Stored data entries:
::::

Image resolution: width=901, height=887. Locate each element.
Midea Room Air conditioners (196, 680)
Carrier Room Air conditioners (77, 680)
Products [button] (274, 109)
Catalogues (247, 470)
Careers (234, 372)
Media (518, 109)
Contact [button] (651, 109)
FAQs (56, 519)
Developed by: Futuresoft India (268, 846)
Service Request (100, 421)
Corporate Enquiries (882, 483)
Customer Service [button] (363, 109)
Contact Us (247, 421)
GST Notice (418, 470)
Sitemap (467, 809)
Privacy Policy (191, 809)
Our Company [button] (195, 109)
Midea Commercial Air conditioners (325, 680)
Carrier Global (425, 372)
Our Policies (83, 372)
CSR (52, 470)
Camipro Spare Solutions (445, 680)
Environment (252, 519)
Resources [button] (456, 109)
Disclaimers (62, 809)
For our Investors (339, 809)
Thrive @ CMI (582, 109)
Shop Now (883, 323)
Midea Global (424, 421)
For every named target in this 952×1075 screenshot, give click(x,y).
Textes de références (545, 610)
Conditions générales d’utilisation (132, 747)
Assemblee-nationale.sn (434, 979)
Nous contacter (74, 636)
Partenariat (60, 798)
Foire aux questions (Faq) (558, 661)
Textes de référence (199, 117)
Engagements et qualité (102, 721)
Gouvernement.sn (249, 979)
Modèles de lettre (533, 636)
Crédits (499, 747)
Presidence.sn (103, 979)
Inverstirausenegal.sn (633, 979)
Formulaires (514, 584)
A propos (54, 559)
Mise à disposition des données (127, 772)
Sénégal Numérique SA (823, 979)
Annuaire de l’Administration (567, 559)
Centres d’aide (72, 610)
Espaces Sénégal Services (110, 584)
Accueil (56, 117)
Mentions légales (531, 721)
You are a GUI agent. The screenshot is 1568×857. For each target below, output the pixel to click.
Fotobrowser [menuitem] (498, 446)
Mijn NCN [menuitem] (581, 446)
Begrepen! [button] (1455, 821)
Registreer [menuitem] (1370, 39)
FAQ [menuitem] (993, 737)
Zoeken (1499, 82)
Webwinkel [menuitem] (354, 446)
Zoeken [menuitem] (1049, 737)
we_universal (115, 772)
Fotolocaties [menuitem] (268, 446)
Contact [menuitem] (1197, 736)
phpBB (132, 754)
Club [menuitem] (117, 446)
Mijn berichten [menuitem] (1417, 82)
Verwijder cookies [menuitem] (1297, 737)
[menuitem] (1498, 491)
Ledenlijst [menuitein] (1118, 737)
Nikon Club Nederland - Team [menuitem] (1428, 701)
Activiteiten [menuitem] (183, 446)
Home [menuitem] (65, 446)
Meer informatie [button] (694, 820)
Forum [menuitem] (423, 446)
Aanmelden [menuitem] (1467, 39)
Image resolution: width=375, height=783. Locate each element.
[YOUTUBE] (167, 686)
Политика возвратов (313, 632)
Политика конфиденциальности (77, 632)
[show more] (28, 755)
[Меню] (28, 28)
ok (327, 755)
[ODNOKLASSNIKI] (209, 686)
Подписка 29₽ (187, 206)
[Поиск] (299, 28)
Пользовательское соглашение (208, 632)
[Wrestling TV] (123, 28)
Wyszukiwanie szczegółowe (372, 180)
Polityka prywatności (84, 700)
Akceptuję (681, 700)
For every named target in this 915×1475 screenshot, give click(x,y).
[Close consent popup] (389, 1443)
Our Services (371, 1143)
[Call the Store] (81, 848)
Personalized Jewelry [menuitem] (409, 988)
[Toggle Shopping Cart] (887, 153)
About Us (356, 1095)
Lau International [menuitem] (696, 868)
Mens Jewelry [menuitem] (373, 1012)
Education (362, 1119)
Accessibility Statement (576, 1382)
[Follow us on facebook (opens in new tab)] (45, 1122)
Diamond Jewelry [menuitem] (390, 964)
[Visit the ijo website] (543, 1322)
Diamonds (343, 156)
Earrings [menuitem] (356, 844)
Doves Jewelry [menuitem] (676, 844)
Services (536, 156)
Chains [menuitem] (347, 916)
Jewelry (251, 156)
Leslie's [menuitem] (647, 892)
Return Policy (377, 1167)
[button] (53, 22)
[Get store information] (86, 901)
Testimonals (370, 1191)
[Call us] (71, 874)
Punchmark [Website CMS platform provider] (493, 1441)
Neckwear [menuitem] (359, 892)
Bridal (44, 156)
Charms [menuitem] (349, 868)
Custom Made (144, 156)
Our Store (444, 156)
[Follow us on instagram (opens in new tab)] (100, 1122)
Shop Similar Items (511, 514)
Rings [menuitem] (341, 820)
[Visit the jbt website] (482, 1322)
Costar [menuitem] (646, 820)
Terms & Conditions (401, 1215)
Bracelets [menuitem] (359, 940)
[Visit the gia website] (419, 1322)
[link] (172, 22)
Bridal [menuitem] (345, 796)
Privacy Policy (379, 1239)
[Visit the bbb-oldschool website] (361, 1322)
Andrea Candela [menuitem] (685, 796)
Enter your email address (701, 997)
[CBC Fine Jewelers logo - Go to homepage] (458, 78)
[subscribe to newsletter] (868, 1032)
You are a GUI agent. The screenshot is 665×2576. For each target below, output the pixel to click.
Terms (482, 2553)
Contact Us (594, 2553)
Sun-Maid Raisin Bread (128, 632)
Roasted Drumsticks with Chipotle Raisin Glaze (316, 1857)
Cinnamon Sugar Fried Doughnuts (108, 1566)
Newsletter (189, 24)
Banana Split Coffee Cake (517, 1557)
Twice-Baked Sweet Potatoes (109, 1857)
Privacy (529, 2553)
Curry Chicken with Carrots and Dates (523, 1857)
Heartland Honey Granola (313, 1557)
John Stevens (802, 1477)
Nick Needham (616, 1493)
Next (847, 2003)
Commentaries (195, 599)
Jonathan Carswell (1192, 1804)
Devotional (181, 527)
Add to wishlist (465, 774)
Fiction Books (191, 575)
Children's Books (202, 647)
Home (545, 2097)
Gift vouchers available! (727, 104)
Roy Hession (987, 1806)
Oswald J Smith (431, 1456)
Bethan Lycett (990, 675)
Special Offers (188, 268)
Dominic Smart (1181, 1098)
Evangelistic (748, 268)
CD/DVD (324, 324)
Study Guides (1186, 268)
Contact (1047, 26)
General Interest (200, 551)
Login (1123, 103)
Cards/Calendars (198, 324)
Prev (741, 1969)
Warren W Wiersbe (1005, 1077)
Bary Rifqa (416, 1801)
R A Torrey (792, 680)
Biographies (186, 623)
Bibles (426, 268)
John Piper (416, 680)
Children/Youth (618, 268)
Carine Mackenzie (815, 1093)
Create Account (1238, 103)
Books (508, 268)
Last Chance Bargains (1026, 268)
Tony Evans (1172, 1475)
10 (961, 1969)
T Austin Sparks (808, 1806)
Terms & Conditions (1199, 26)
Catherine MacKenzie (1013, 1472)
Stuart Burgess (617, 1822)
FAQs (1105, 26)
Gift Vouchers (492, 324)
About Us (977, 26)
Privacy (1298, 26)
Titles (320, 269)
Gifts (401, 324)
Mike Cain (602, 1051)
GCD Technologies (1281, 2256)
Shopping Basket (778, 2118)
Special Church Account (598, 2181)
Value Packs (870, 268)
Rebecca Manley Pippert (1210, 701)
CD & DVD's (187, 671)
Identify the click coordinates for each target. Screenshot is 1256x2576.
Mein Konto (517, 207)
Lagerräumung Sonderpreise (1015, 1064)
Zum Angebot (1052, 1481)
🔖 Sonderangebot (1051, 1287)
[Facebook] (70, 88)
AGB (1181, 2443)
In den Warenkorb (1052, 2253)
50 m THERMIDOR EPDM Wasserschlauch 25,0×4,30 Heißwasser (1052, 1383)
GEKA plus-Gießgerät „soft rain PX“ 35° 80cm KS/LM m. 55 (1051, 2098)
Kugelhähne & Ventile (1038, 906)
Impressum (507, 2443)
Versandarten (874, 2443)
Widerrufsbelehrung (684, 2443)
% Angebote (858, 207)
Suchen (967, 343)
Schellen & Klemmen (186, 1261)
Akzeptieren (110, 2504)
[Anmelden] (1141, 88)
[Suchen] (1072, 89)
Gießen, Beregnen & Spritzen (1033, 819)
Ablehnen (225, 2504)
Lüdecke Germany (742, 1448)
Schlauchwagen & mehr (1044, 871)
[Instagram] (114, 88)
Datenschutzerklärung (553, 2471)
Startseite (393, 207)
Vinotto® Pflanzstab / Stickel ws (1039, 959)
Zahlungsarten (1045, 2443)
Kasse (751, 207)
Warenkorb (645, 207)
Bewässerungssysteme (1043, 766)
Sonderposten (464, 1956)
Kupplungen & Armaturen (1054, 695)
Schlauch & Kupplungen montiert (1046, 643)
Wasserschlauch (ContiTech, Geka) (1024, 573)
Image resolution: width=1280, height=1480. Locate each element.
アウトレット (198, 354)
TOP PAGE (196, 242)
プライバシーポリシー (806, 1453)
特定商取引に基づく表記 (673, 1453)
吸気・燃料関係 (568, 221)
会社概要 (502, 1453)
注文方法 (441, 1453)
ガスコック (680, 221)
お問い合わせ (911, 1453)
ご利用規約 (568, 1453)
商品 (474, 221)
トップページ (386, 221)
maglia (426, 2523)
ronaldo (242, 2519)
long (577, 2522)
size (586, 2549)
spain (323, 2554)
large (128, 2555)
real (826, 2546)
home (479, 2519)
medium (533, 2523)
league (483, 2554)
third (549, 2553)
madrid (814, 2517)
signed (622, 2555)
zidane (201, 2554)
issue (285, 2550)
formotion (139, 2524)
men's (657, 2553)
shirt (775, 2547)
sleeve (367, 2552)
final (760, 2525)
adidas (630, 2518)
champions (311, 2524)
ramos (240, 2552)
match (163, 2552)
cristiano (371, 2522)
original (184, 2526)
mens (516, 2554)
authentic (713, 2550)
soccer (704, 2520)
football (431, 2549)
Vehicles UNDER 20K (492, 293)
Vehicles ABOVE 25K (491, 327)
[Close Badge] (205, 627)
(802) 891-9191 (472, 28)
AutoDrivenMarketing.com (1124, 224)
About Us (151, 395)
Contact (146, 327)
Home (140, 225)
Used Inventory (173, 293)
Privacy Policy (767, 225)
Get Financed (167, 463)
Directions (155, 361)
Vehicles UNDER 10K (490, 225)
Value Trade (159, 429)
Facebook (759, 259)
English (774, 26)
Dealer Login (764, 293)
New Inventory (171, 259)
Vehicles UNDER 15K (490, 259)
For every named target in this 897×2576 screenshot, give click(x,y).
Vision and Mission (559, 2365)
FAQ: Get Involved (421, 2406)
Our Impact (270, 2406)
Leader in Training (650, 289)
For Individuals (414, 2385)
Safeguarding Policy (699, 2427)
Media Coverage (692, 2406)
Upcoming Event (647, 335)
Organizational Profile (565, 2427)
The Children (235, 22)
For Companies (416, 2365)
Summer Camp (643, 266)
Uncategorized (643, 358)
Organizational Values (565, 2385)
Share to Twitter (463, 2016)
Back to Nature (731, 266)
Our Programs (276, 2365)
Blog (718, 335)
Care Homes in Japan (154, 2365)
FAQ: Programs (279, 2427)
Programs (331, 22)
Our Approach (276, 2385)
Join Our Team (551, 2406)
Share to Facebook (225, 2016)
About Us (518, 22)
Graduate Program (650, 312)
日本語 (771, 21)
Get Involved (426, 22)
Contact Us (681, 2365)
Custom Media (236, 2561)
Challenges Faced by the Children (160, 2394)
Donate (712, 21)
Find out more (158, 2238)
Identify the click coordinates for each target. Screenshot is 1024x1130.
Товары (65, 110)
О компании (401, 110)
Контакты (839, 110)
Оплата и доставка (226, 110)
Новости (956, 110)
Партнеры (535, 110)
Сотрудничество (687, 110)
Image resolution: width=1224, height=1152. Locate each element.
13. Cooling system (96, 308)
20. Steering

::::

▸ **TASK DIRECTIONS**: Write down again, exactly as given, only the lines above that fall from the line with "Neckwear [menuitem] (359, 892)" to the line with "Roasted Drumsticks with", inclusive.

▸ **RESPONSE TO THIS EXERCISE**:
Neckwear [menuitem] (359, 892)
Bridal (44, 156)
Charms [menuitem] (349, 868)
Custom Made (144, 156)
Our Store (444, 156)
[Follow us on instagram (opens in new tab)] (100, 1122)
Shop Similar Items (511, 514)
Rings [menuitem] (341, 820)
[Visit the jbt website] (482, 1322)
Costar [menuitem] (646, 820)
Terms & Conditions (401, 1215)
Bracelets [menuitem] (359, 940)
[Visit the gia website] (419, 1322)
[link] (172, 22)
Bridal [menuitem] (345, 796)
Privacy Policy (379, 1239)
[Visit the bbb-oldschool website] (361, 1322)
Andrea Candela [menuitem] (685, 796)
Enter your email address (701, 997)
[CBC Fine Jewelers logo - Go to homepage] (458, 78)
[subscribe to newsletter] (868, 1032)
You are a GUI agent. The screenshot is 665×2576. For each target below, output the pixel to click.
Terms (482, 2553)
Contact Us (594, 2553)
Sun-Maid Raisin Bread (128, 632)
Roasted Drumsticks with Chipotle Raisin Glaze (316, 1857)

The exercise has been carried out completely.